Ichsanuddin Noorsy:Yang Langka pada Freeport Indonesia
Ekonom Ichsanuddin Noorsy menyarankan, sebelum mengizinkan ekspor konsentrat tanpa pengolahan, ubah dulu UU 4/2009
Editor: Rachmat Hidayat
TRIBUNNEWS.COM, JAKARTA-Ekonom Ichsanuddin Noorsy menyarankan, sebelum mengizinkan ekspor konsentrat tanpa pengolahan, ubah dulu UU 4/2009. Istilah rileksasi perijinan denga IPK untuk Freeport Indonesia, menunjukkan Pemerintah tidak nyaman memberlakukan UU 4/2009.
"Ini akan memberi dampak perusahaan pertambangan lain ikut meminta fasilitas yang sama. Sementara perpanjangan ijin untuk 2021-2041 malah mngindikasikan betapa hebatnya peran pemerintah dan petinggi Amerika Serikat (AS) dalam mendukung Freeport Indonesia," ungkapnya, Selasa (29/8/2017).
Dalam konstruksi divestasi, menurutnya, muncul masalah. Yang pertama, siapa yang menilai harga perusahaan Freeport Indonesia, dan dengan metode seperti apa di tengah situasi ekokomi global macet dan tidak pasti.

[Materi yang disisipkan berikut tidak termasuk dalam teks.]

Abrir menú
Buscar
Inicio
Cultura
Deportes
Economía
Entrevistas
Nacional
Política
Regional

Kemudian, pemerintah dan BUMN tidak memiliki dana. Padahal, sambung Noorsy, hanya tinggal 4 tahun lagi berdasarkan Kontrak Karya.

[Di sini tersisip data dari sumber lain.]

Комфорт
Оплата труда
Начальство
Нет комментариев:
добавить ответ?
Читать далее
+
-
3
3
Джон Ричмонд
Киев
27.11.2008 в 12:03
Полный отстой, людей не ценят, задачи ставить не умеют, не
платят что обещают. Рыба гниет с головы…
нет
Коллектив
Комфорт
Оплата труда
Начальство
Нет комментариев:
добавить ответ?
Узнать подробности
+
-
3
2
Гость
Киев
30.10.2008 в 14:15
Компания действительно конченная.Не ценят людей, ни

"Selain itu, divestasi dengan tujuan nasionalisasi akhirnya berpluang diambil swasta nasional. Yakni, kelompok Djarum, Sampoerna, Gudan Garam, Indofood, Sinar Mas atau Lippo. Maka yang terjadi, makin timpangnya penguasaan sumberdaya," Noorsy mengingatkan.
"Yang kaya makin kaya. Divestasi ini membutuhkan perhitungan secara jujur dan terbuka untuk bisa dipertanggung jawabkan (accountability, fairness dan responsibility). Ini yang langka pada Freeport Indonesia," katanya lagi.
"Tunggu saja hingga jatuh tempo dan saat perpanjangan izin 2021-2041, pemerintah mensyaratkan kepemilikan saham 51 persen kepada Freeport Indonesia," lanjut Noorsy lagi.